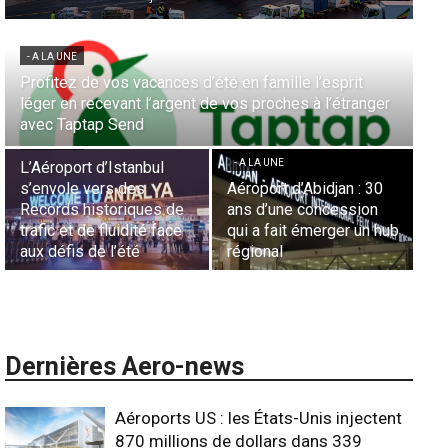
- A LA UNE
Aérien & Stratégie : Comment Royal Air Maroc fait de
la diaspora européenne le moteur de son hub de
- A LA UNE
Casablanca
Nominations : Sadri
Essid à la tête de la
- A LA UNE
Représentation d’Air
Sécurité des frontières
France en Tunisie et
aériennes en Afrique :
Lionel Rault aux
L’appel urgent à
commandes de la région
l’harmonisation globale
ANSCO
Dernières Aero-news
Aéroports US : les États-Unis injectent
870 millions de dollars dans 339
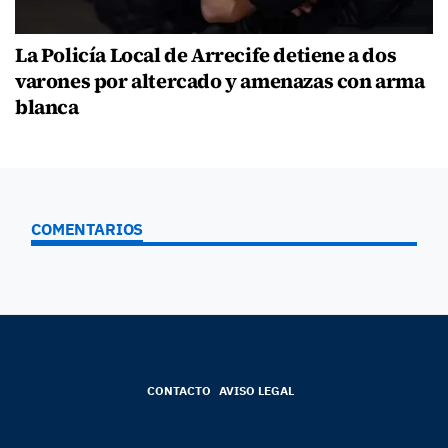
La Policía Local de Arrecife detiene a dos
varones por altercado y amenazas con arma
blanca
COMENTARIOS
CONTACTO
AVISO LEGAL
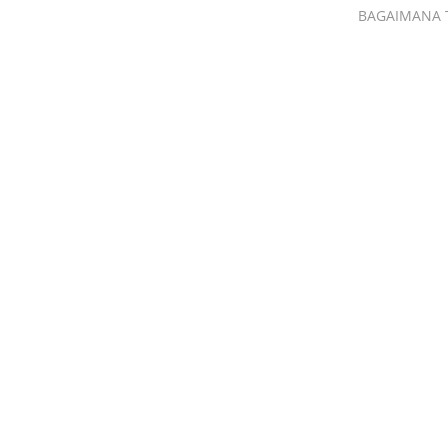
BAGAIMANA 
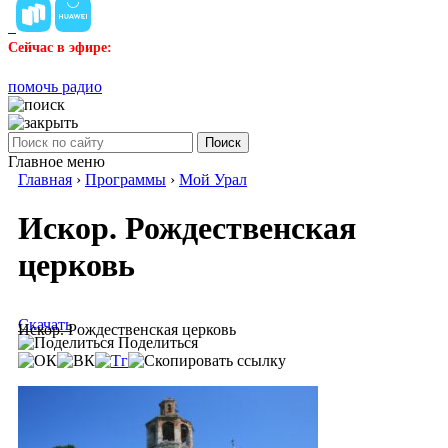
Сейчас в эфире:
помочь радио
Поиск
Главное меню
Главная
›
Программы
›
Мой Урал
Искор. Рождественская
церковь
Скачать
Искор. Рождественская церковь
Поделиться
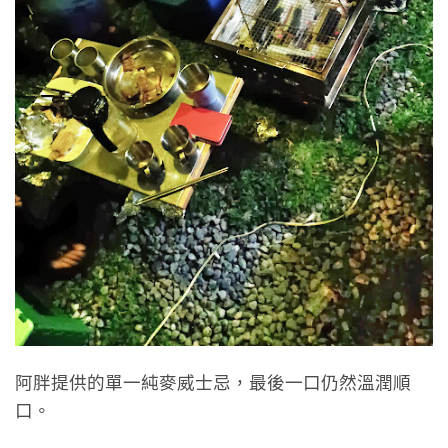
阿胖提供的單一純麥威士忌，最後一口仍然溫潤順
口。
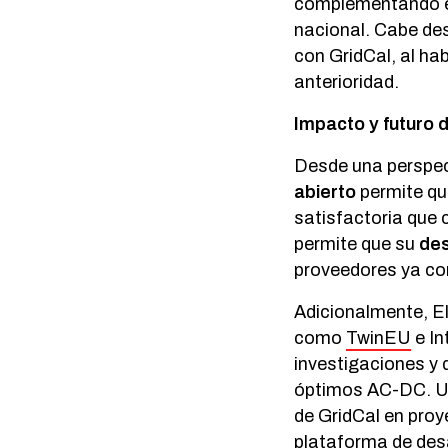
complementando el 
nacional. Cabe des
con GridCal, al ha
anterioridad.
Impacto y futuro 
Desde una perspec
abierto
permite qu
satisfactoria que 
permite que su
des
proveedores ya con
Adicionalmente, El
como
TwinEU
e In
investigaciones y 
óptimos AC-DC. Una
de GridCal en pro
plataforma de desa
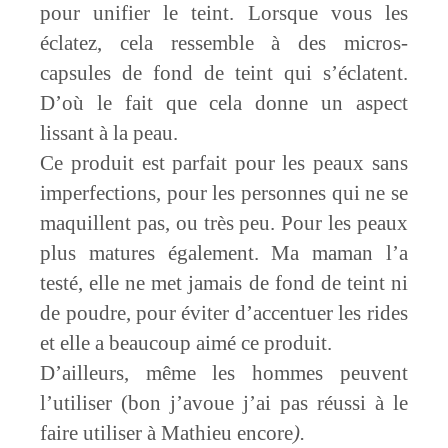
pour unifier le teint. Lorsque vous les
éclatez, cela ressemble à des micros-
capsules de fond de teint qui s’éclatent.
D’où le fait que cela donne un aspect
lissant à la peau.
Ce produit est parfait pour les peaux sans
imperfections, pour les personnes qui ne se
maquillent pas, ou très peu. Pour les peaux
plus matures également. Ma maman l’a
testé, elle ne met jamais de fond de teint ni
de poudre, pour éviter d’accentuer les rides
et elle a beaucoup aimé ce produit.
D’ailleurs, même les hommes peuvent
l’utiliser (bon j’avoue j’ai pas réussi à le
faire utiliser à Mathieu encore
).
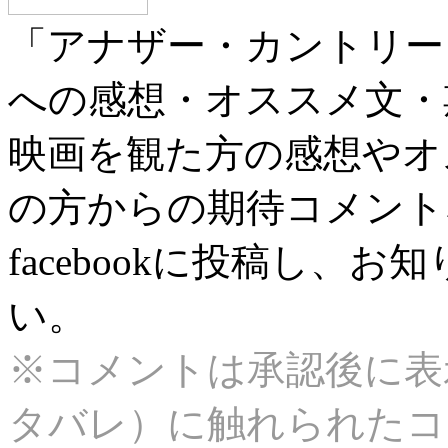
「アナザー・カントリー
への感想・オススメ文・
映画を観た方の感想やオ
の方からの期待コメント
facebookに投稿し、
い。
※コメントは承認後に表
タバレ）に触れられたコ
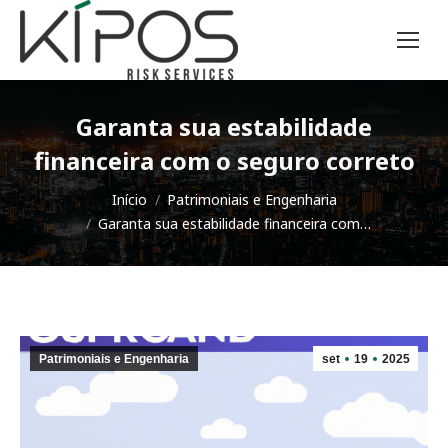
Garanta sua estabilidade
financeira com o seguro correto
Você está aqui:
Início
Patrimoniais e Engenharia
Garanta sua estabilidade financeira com…
Patrimoniais e Engenharia
set
19
2025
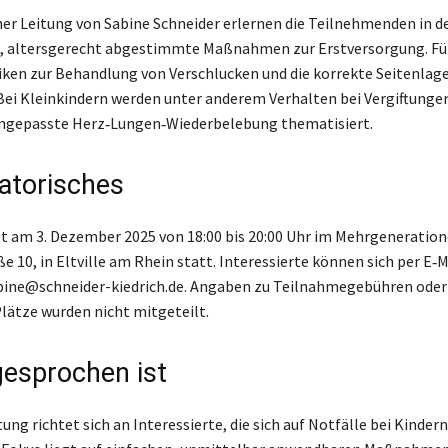
her Leitung von Sabine Schneider erlernen die Teilnehmenden in 
, altersgerecht abgestimmte Maßnahmen zur Erstversorgung. Fü
ken zur Behandlung von Verschlucken und die korrekte Seitenlag
Bei Kleinkindern werden unter anderem Verhalten bei Vergiftungen
angepasste Herz‑Lungen‑Wiederbelebung thematisiert.
atorisches
et am 3. Dezember 2025 von 18:00 bis 20:00 Uhr im Mehrgeneration
e 10, in Eltville am Rhein statt. Interessierte können sich per E‑M
ine@schneider-kiedrich.de. Angaben zu Teilnahmegebühren oder 
lätze wurden nicht mitgeteilt.
esprochen ist
ung richtet sich an Interessierte, die sich auf Notfälle bei Kinder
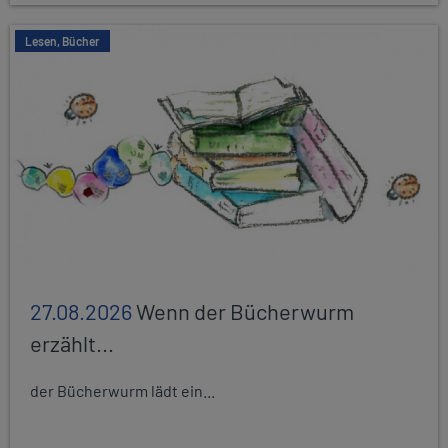
Lesen, Bücher
27.08.2026
Wenn der Bücherwurm
erzählt...
der Bücherwurm lädt ein...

..........

§ Directions for this task
Count how many lines in the listing contain the string "elle". Only that number should be given.

§ Solution for this exercise
2